After providing informed consent participants were seated in front of a computer screen in a silent and darkened lab room. All instructions were given on the screen. We asked participants to put on headphones, imagine they were sitting at a campfire somewhere in the African savanna, and listen to four different acoustic scenarios. They could close their eyes if they wanted to. Their task was to imagine the scenarios as realistically as possible and to evaluate how much stress and danger they would experience in each, using 10-point scales ranging from 1 (no stress at all or safety), to 10 (high stress or danger).

In the silence condition, participants heard a very low intensity white noise. Quiet noise was employed because true silence rarely occurs in natural acoustic environments. In the savanna condition, participants heard natural savanna sounds from a live recording, consisting of distant animal sounds such as the chirping of crickets. Further, there were two music conditions. Although we had no specific hypothesis about how acoustic instrumental music (i.e., only music without vocals) and a cappella music (vocals only) would differ, we incorporated these two conditions because chances are that in our prehistoric past, before music instruments were invented, music was only sung (see Kanazawa and Perina, 2012). In the instrumental music condition, participants listened to Burn (acoustic instrumental version in Bb minor) by Ellie Goulding; in the vocals only music condition, they listened to All of me (voice-only version) by John Legend. Note that we selected these rather slow and calm versions as musical pieces because we sought to analyze if music has the potential to reduce the level of the listeners’ arousal below the level that is present in even silent scenarios. (There was no need to show that arousal can be elevated to a very high degree by very fast, complex, or disliked music because (1) this has already been shown many times before and (2) this did not pertain to the present research question.) All four sound scenarios were edited to 1 min in duration. Participants heard all four scenarios, presented in random order.

Results and Discussion

Figure 2 shows the mean stress and danger ratings across the four sound scenarios. Table 1 reports the statistics for all the mean differences. As posited, the two music scenarios elicited less stress and danger than the silence and savanna scenarios, the latter two not exhibiting a significant difference. Thus, compared to when they experienced silent and natural sound scenarios, when participants imagined being in a scenario with music they experienced much less stress and danger. The two music conditions differed significantly, with the instrumental music condition eliciting the lowest stress and danger ratings.

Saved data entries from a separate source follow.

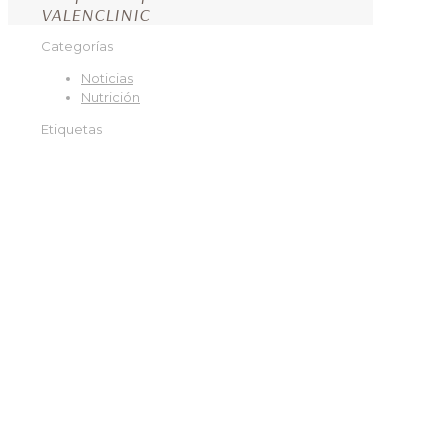
VALENCLINIC
Categorías
Noticias
Nutrición
Etiquetas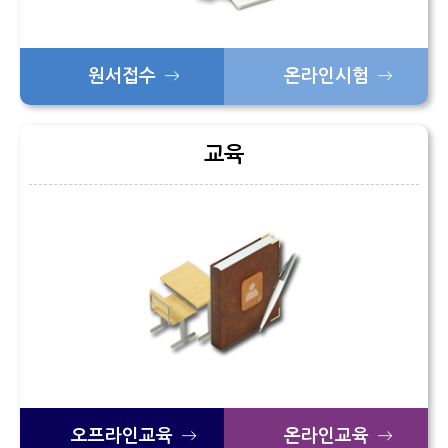
공개교육 수강료 결제내역
원서접수
온라인시험
교육
오프라인교육
온라인교육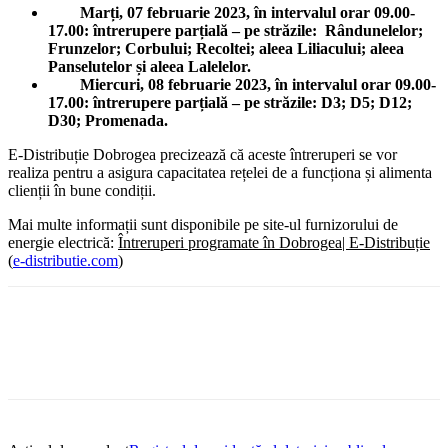
Marți, 07 februarie 2023, în intervalul orar 09.00-
17.00:
întrerupere parțială – pe străzile:
Rȃndunelelor;
Frunzelor; Corbului; Recoltei; aleea Liliacului; aleea
Panselutelor și aleea Lalelelor.
Miercuri, 08 februarie 2023, în intervalul orar 09.00-
17.00
:
întrerupere parțială – pe străzile: D3; D5; D12;
D30; Promenada.
E-Distribuție Dobrogea precizează că aceste întreruperi se vor
realiza pentru a asigura capacitatea rețelei de a funcționa și alimenta
clienții în bune condiții.
Mai multe informații sunt disponibile pe site-ul furnizorului de
energie electrică:
Întreruperi programate în Dobrogea| E-Distribuție
(
e-distributie.com
)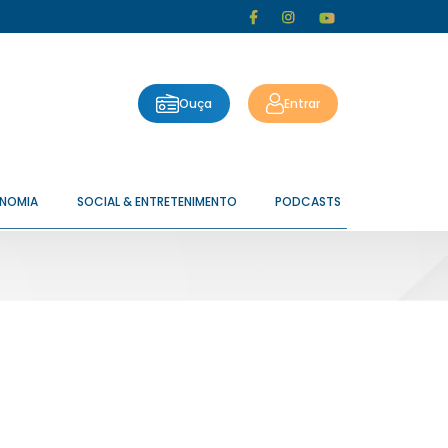
Ouça
Entrar
ONOMIA
SOCIAL & ENTRETENIMENTO
PODCASTS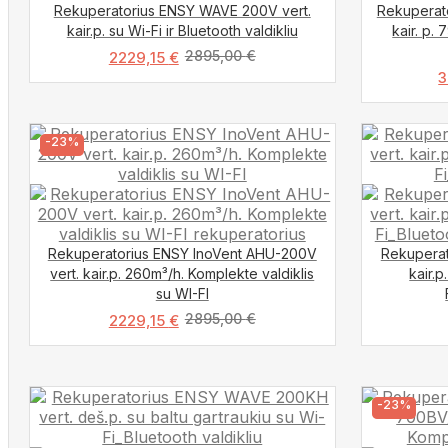
Rekuperatorius ENSY WAVE 200V vert.
Rekuperat
kair.p. su Wi-Fi ir Bluetooth valdikliu
kair. p.
2895,00
€
2229,15
€
3
-23%
Rekuperatorius ENSY InoVent AHU-200V
Rekuperat
vert. kair.p. 260m³/h. Komplekte valdiklis
kair.p
su WI-FI
2895,00
€
2229,15
€
-23%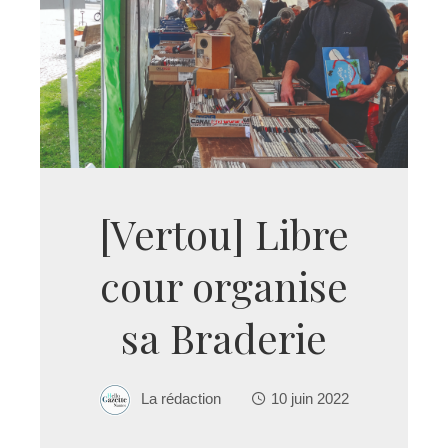
[Vertou] Libre
cour organise
sa Braderie
La rédaction
10 juin 2022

Figure 2. Means (and 95% confidence intervals) of stress and danger ratings for the four sound scenarios.


Table 1. Bonferroni-corrected p-values and effect sizes for the differences of stress and danger ratings between the four sound scenarios.

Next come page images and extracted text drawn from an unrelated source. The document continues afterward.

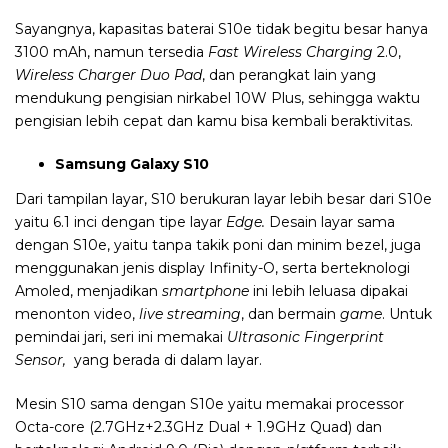
Sayangnya, kapasitas baterai S10e tidak begitu besar hanya
3100 mAh, namun tersedia
Fast Wireless Charging
2.0,
Wireless Charger Duo Pad
, dan perangkat lain yang
mendukung pengisian nirkabel 10W Plus, sehingga waktu
pengisian lebih cepat dan kamu bisa kembali beraktivitas.
Samsung Galaxy S10
Dari tampilan layar, S10 berukuran layar lebih besar dari S10e
yaitu 6.1 inci dengan tipe layar
Edge.
Desain layar sama
dengan
S10e, yaitu
tanpa takik poni dan minim bezel, juga
menggunakan jenis display Infinity-O, serta berteknologi
Amoled, menjadikan
smartphone
ini lebih leluasa dipakai
menonton video,
live streaming
, dan bermain
game
. Untuk
pemindai jari, seri ini memakai
Ultrasonic Fingerprint
Sensor,
yang berada di dalam layar.
Mesin S10 sama dengan
S10e yaitu
memakai p
rocessor
Octa-core (2.7GHz+2.3GHz Dual + 1.9GHz Quad) dan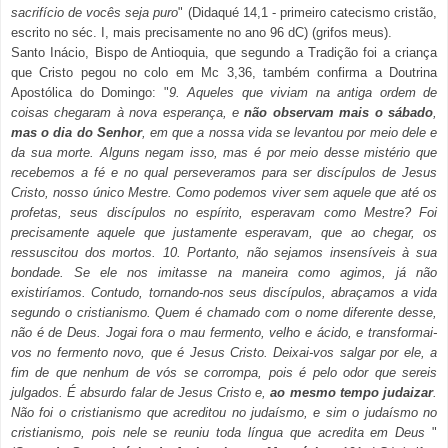
sacrifício de vocês seja puro
" (Didaqué 14,1 - primeiro catecismo cristão,
escrito no séc. I, mais precisamente no ano 96 dC) (grifos meus).
Santo Inácio, Bispo de Antioquia, que segundo a Tradição foi a criança
que Cristo pegou no colo em Mc 3,36, também confirma a Doutrina
Apostólica do Domingo: "
9. Aqueles que viviam na antiga ordem de
coisas chegaram à nova esperança, e
não observam mais o sábado
,
mas
o dia do Senhor
, em que a nossa vida se levantou por meio dele e
da sua morte. Alguns negam isso, mas é por meio desse mistério que
recebemos a fé e no qual perseveramos para ser discípulos de Jesus
Cristo, nosso único Mestre. Como podemos viver sem aquele que até os
profetas, seus discípulos no espírito, esperavam como Mestre? Foi
precisamente aquele que justamente esperavam, que ao chegar, os
ressuscitou dos mortos. 10. Portanto, não sejamos insensíveis à sua
bondade. Se ele nos imitasse na maneira como agimos, já não
existiríamos. Contudo, tornando-nos seus discípulos, abraçamos a vida
segundo o cristianismo. Quem é chamado com o nome diferente desse,
não é de Deus. Jogai fora o mau fermento, velho e ácido, e transformai-
vos no fermento novo, que é Jesus Cristo. Deixai-vos salgar por ele, a
fim de que nenhum de vós se corrompa, pois é pelo odor que sereis
julgados. É absurdo falar de Jesus Cristo e,
ao mesmo tempo judaizar
.
Não foi o cristianismo que acreditou no judaísmo, e sim o judaísmo no
cristianismo, pois nele se reuniu toda língua que acredita em Deus
"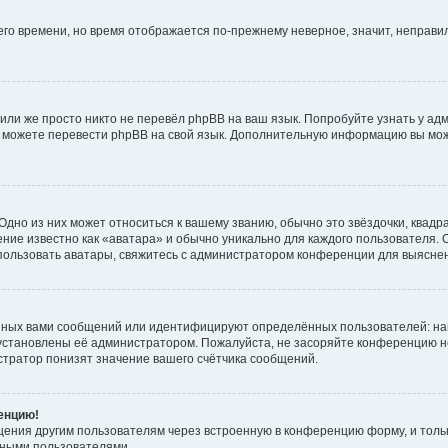
него времени, но время отображается по-прежнему неверное, значит, неправ
или же просто никто не перевёл phpBB на ваш язык. Попробуйте узнать у ад
ами можете перевести phpBB на свой язык. Дополнительную информацию вы мо
дно из них может относиться к вашему званию, обычно это звёздочки, квадр
ние известно как «аватара» и обычно уникально для каждого пользователя. О
использовать аватары, свяжитесь с администратором конференции для выясне
нных вами сообщений или идентифицируют определённых пользователей: на
установлены её администратором. Пожалуйста, не засоряйте конференцию н
тратор понизят значение вашего счётчика сообщений.
ренцию!
щения другим пользователям через встроенную в конференцию форму, и толь
мными пользователями.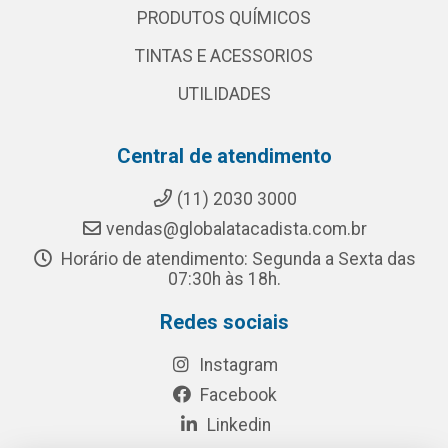
PRODUTOS QUÍMICOS
TINTAS E ACESSORIOS
UTILIDADES
Central de atendimento
(11) 2030 3000
vendas@globalatacadista.com.br
Horário de atendimento: Segunda a Sexta das
07:30h às 18h.
Redes sociais
Instagram
Facebook
Linkedin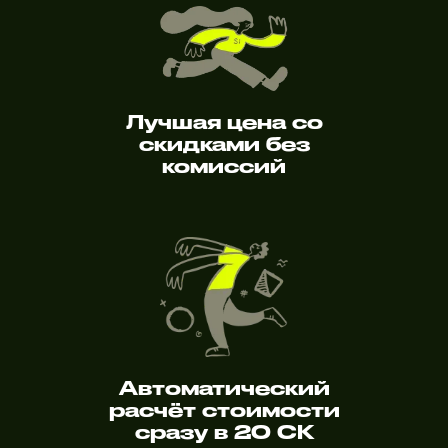
Лучшая цена со
скидками без
комиссий
Автоматический
расчёт стоимости
сразу в 20 СК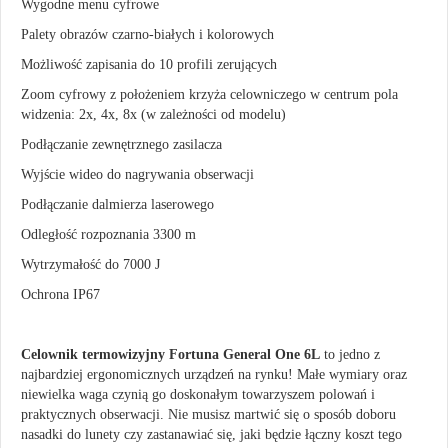
Wygodne menu cyfrowe
Palety obrazów czarno-białych i kolorowych
Możliwość zapisania do 10 profili zerujących
Zoom cyfrowy z położeniem krzyża celowniczego w centrum pola
widzenia: 2x, 4x, 8x (w zależności od modelu)
Podłączanie zewnętrznego zasilacza
Wyjście wideo do nagrywania obserwacji
Podłączanie dalmierza laserowego
Odległość rozpoznania 3300 m
Wytrzymałość do 7000 J
Ochrona IP67
Celownik termowizyjny Fortuna General One 6L
to jedno z
najbardziej ergonomicznych urządzeń na rynku! Małe wymiary oraz
niewielka waga czynią go doskonałym towarzyszem polowań i
praktycznych obserwacji. Nie musisz martwić się o sposób doboru
nasadki do lunety czy zastanawiać się, jaki będzie łączny koszt tego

When people are asked to imagine a naturalistic situation in which they are sitting at a campfire in the savanna, relying on auditory information about the safety of the environment—what kind of auditory background would make them feel the most safe and relaxed? In the present study, we used slow and calm music to analyze if that kind of music can reduce the listeners’ arousal level even below that induced by a silent scenario. Data showed that this is the case: Music was the least stressful and dangerous acoustic background, whereas silent scenarios and scenarios with natural sounds elicited stronger experiences of stress and danger. This is remarkable as it shows that silence is not a background sufficient for demonstrating a safe environment where there is no danger, no need to fear anything, no need to act. Instead, people appear to use music as an auditory source of information about the environment. Music might be processed cognitively and evaluated regarding its features—such as its tempo, which we manipulated in the first experiment—to gather information about what is going on “out there.”

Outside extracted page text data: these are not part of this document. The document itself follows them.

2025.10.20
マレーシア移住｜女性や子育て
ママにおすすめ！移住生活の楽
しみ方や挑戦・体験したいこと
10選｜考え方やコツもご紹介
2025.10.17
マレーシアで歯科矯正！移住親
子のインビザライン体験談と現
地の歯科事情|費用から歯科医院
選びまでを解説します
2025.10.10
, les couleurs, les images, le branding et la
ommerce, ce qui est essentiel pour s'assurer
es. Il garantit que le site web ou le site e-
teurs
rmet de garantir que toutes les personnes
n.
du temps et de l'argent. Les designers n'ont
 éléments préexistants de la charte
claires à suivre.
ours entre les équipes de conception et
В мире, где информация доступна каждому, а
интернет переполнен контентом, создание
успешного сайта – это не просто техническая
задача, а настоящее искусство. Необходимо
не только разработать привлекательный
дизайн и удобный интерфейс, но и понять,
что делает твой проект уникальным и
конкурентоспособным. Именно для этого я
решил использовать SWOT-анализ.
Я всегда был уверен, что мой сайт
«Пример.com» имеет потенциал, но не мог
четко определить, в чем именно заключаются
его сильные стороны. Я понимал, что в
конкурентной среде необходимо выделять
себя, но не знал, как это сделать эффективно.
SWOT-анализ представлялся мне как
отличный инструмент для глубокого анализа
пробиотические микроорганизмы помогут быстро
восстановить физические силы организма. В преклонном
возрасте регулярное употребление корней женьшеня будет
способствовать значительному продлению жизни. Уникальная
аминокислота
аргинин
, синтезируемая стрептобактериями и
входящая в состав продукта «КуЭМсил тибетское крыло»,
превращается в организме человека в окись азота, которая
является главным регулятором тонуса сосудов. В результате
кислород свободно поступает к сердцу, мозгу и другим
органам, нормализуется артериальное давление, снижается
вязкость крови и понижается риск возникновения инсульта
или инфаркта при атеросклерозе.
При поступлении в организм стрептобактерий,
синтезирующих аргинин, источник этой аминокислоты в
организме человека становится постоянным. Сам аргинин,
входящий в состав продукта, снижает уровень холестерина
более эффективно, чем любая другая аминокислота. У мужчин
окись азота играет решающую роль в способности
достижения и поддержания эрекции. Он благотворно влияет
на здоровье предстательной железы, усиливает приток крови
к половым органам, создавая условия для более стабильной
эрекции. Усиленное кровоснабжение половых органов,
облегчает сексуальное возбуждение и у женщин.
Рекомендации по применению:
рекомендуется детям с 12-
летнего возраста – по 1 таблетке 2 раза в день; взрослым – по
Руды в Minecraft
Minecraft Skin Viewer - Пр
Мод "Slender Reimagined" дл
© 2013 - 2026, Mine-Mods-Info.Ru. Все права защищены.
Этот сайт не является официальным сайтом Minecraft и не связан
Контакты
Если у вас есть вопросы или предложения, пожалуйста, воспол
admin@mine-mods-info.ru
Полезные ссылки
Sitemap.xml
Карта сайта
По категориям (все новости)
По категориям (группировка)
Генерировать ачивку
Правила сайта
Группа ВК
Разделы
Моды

The results of Experiment 2 fit the information density hypothesis, which holds that music could provide an acoustic pattern that creates the “illusion” of a safe environment. Music is not simply a constant sine tone or an arbitrary noise but always changes a bit over time, occasionally violating expectations and introducing new elements. These alterations make music a reasonable source of information about the environment on a larger time scale (i.e., beyond a few seconds). On the other hand, music is highly predictable and repetitive. It signals that nothing happens that completely breaks the flux of auditory input.

A more unexpected observation was that the scenario with instrumental music was evaluated as less stressful and dangerous than the scenario with a cappella music. We did not have specific predictions for any difference between the two types of music a priori but we can discuss potential post hoc explanations. At least, it is our subjective opinion that the instrumental music was slightly more predictable than the a cappella music. According to the information density hypothesis, higher predictability would equal stronger feelings of safety and relaxation.

General Discussion

Tens of thousands of years ago, our ancestors did not have comfortable houses where they could lock up, go to sleep, and feel safe. They had to be alert and on their guard against wild animals or human enemies. Yet, being alert and ready to fight or flee all the time is too consumptive of energy and resources. The human body needs time to rest and digest. Especially at night, our ancestors must have relied primarily on their sense of hearing to monitor the environment for possible danger or threats. How that occurred precisely and how humans in general make use of the acoustic information from their environment to evaluate actual danger or safety is a highly interesting though severely under-researched topic (Cross and Watson, 2006).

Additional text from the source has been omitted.